~9 min read
What you'll learn
  • What the Decision File is and why it matters
  • The difference between manual and automated decision processing
  • The questions to ask your vendor and your core about Decision File support
  • Why this is the most common integration sticking point

The Decision File and core integration

What the Decision File is.

When a business client decisions an exception (pay or return), that decision has to get back to your core so the transaction is processed correctly. The Decision File is how that happens. It's a file, generated after the decision cutoff, containing the details of every decisioned exception — formatted so your core can ingest it and process transactions automatically.

It can typically be delivered by email, secure file transfer, or API, and modern platforms can also make decision data available in real time via webhook.

Manual vs. automated processing.

Without Decision File automation, someone at your FI manually applies each decision to the core every day. With a small program that's tolerable. With a large or growing program it becomes a real operational burden — and it's a frequent reason larger FIs hesitate on Positive Pay.

With Decision File automation, the file flows to the core and transactions process without manual intervention.

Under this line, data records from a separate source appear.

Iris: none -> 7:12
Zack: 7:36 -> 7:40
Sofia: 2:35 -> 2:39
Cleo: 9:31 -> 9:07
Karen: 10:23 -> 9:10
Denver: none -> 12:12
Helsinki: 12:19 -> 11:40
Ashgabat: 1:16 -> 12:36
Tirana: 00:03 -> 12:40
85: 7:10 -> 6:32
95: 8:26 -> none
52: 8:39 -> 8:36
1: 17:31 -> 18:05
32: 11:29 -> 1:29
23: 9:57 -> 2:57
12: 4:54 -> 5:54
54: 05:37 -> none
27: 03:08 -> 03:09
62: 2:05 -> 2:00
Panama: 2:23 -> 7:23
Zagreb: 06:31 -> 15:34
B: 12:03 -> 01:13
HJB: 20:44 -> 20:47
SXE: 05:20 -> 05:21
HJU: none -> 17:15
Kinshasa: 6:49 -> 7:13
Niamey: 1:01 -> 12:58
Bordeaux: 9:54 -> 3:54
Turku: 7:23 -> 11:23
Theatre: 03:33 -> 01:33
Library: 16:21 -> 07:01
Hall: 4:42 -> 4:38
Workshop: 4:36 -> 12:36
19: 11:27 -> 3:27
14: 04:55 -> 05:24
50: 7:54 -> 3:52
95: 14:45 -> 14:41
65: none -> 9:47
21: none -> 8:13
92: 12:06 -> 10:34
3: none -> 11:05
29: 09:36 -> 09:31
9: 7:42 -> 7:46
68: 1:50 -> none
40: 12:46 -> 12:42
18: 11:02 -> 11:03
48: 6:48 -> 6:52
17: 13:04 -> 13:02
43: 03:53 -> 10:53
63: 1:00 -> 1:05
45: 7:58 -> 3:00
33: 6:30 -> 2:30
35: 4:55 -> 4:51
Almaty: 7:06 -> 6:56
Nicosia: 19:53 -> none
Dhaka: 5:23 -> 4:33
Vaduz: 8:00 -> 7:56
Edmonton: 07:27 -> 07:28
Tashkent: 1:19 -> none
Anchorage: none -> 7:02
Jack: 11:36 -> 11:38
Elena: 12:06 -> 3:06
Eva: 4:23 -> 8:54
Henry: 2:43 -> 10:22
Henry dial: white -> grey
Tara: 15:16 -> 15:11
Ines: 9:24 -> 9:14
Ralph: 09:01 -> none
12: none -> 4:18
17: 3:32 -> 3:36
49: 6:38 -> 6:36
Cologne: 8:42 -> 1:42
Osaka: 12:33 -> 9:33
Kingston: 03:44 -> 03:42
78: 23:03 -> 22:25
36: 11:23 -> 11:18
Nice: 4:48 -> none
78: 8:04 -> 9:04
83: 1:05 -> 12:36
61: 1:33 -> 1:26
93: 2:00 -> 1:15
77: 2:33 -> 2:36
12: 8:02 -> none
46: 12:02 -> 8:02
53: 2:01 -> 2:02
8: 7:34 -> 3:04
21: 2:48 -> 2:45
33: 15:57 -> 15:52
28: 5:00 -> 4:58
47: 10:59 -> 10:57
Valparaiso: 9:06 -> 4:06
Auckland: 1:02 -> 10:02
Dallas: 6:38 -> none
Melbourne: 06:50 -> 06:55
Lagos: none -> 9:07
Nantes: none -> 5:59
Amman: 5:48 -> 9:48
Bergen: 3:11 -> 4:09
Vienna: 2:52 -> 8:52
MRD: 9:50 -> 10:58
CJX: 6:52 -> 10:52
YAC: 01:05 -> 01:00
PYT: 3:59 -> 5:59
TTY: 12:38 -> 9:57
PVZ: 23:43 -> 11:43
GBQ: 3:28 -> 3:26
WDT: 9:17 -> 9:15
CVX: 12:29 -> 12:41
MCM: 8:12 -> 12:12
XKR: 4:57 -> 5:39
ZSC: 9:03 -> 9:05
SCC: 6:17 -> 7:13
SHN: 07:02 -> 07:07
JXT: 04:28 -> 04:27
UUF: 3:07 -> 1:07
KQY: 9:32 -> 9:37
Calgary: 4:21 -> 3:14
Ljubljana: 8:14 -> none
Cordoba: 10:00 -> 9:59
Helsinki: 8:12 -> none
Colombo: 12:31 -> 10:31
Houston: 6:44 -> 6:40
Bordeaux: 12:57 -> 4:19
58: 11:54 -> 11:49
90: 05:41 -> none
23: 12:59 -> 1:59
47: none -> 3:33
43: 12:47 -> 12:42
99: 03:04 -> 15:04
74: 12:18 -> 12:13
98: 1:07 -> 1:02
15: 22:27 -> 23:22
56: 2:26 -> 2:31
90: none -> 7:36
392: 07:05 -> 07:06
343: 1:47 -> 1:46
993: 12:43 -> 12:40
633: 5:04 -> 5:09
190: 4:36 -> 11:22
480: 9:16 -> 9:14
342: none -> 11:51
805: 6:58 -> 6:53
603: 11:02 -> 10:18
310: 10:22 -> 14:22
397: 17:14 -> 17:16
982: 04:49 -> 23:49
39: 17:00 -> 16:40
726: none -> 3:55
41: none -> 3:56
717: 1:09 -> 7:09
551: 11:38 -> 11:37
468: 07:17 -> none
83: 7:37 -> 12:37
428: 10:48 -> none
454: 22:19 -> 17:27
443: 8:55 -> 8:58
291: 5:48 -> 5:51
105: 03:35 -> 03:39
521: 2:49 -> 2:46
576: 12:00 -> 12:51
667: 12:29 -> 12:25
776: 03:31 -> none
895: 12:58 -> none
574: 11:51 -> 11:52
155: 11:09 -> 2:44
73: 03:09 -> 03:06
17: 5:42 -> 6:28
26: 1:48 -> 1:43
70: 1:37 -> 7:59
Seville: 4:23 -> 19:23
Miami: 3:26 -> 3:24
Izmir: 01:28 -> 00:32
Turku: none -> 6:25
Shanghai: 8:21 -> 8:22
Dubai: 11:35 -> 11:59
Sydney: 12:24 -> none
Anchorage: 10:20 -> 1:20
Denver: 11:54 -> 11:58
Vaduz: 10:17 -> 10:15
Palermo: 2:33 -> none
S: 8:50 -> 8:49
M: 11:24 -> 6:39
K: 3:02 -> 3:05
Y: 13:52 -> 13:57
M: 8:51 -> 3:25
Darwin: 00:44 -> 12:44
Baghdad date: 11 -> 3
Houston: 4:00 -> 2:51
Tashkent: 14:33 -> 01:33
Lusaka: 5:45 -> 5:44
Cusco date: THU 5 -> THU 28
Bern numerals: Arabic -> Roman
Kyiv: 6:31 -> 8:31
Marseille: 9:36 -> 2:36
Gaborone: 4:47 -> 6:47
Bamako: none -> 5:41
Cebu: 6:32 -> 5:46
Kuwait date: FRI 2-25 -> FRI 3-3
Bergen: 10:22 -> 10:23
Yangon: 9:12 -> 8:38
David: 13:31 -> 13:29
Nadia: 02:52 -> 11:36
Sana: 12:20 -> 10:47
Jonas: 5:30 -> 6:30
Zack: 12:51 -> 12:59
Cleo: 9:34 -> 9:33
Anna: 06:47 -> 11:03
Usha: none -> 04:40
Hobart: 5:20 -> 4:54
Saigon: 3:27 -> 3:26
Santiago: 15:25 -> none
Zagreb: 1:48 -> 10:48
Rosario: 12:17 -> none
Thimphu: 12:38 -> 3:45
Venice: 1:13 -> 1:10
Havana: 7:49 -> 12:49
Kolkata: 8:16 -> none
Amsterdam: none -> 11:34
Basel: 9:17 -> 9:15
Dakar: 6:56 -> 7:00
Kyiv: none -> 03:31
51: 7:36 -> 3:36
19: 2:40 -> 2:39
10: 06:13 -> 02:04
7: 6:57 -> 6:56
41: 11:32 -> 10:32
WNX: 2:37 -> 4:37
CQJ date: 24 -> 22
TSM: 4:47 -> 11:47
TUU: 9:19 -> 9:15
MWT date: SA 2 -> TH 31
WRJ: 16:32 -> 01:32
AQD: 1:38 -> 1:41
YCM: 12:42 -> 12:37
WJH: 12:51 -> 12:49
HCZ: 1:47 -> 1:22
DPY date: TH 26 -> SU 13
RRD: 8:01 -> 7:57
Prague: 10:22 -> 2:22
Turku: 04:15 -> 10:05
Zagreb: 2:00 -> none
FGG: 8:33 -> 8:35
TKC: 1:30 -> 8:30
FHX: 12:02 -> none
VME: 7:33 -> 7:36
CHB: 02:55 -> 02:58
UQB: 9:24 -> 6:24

Getting to automation is one of the highest-value integration outcomes in a Positive Pay deployment.

The questions to ask.

Ask your fraud vendor:

  • How is the Decision File generated, in what formats, and delivered how?
  • Is the file configurable so we can map it to our core's requirements?
  • Is real-time decision data available, not just an end-of-day file?

Ask your core provider:

  • Can you ingest a third-party Decision File and process transactions from it automatically?
  • What does that integration cost and how long does it take?

Why it's the common sticking point.

Decision File integration is the single most recurring challenge in Positive Pay deployments. The reasons: it requires the core to do work, core providers don't prioritize it unless multiple clients ask, the file format has to be mapped precisely to each core, and there can be nuances even within the same core depending on how each FI is configured.

The practical implication: don't assume Decision File automation is included and easy. Make it an explicit line item in your vendor evaluation and your implementation scope. If a vendor or core is vague about the Decision File, that vagueness is your risk.

Do this

Add the Decision File questions above to your vendor and core conversations. Get specific, written answers before you finalize your implementation scope.

What's next.

Lesson 5.5 closes the track and the Academy's curriculum with examiner readiness and reporting.

Self-check

3 quick questions

What is the Decision File?
A A list of enrolled business clients
B A file of decisioned exceptions, formatted so your core can process transactions automatically
C The pricing agreement
D A marketing report
Correct. The Decision File carries each pay/return decision from the PP platform back to the core so transactions are processed correctly — without manual intervention.
Not quite. The Decision File is a file of decisioned exceptions, formatted so your core can process transactions from them automatically — without manual work.
Why is Decision File automation valuable?
A It reduces vendor fees
B It removes the daily manual work of applying decisions to the core
C It's required by examiners
D It eliminates exceptions
Correct. Without automation, someone manually applies each decision to the core every day. That's fine at small scale. With a growing program, it becomes a real operational burden.
Not quite. Decision File automation removes the daily manual work of applying decisions to the core — which becomes unsustainable as the program grows.
What should you do about the Decision File during vendor evaluation?
A Assume it's included and easy
B Make it an explicit line item and get specific written answers on what's automated, manual, and what automation costs
C Leave it to the core
D Ignore it until after go-live
Correct. Vagueness about the Decision File during vendor evaluation is your risk. Make it explicit. Get written answers before you finalize scope.